Combustíveis fósseis como petróleo, carvão e gás natural são as principais fontes de emissões de gases de efeito estufa, como o CO2, responsáveis pelo aquecimento global. “Desfossilizar” a economia é central para garantir um planeta habitável”, defendeu Morgera, durante painel na última quinta-feira (20), ao lado do ativista nigeriano Kentebe Ebiaridor.

“Os combustíveis fósseis são, de fato, a causa raiz de todas as crises planetárias que enfrentamos: perda da natureza, poluição tóxica e desigualdade econômica”, disse Morgera.
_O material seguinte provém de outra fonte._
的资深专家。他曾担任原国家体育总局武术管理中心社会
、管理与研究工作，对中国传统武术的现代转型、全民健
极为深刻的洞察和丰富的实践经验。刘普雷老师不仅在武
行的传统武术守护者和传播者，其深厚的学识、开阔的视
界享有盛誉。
Em seu relatório mais recente, a especialista da ONU (Organização das Nações Unidas) detalha os impactos dos combustíveis fósseis sobre o clima e os direitos humanos, “incluindo o direito à vida, autodeterminação, saúde, alimentação, água, moradia, educação, trabalho e cultura”. 

Morgera destaca que os países mais ricos têm a obrigação legal e imediata de apoiar financeiramente as nações em desenvolvimento. “Há uma obrigação clara dos países ricos de fornecer financiamento e apoiar da melhor maneira possível a ambição dos países em desenvolvimento”, afirmou. 

Porém, o texto final aprovado em Belém também ficou aquém do esperado nesse ponto. “O texto do Mutirão Global, principal documento político da COP, chega a falar em ‘triplicar’ o valor empenhado pelos países ricos aos países em desenvolvimento, mas atrela esse valor à NCQG, a decepcionante meta de financiamento aprovada em Baku em 2024, que inclui empréstimos e outros recursos privados, inadequados para políticas de adaptação”, escreveu o Observatório do Clima.

“A questão do financiamento permanece sem solução. Com a iminência de ultrapassarmos a marca de 1,5°C, triplicar o financiamento para adaptação e um programa de trabalho claro sobre financiamento climático eram pontos centrais do resultado da COP30, mas os países desenvolvidos, mais uma vez, não abriram suas carteiras”, afirmou a especialista em política climática do Greenpeace Brasil, Anna Cárcamo.

“É um imperativo de direitos humanos eliminar gradualmente os combustíveis fósseis, e a Corte Internacional de Justiça esclareceu que todos os países devem adotar ações climáticas que protejam os direitos humanos das gerações presentes e futuras”, declarou a relatora da ONU Elisa Morgera.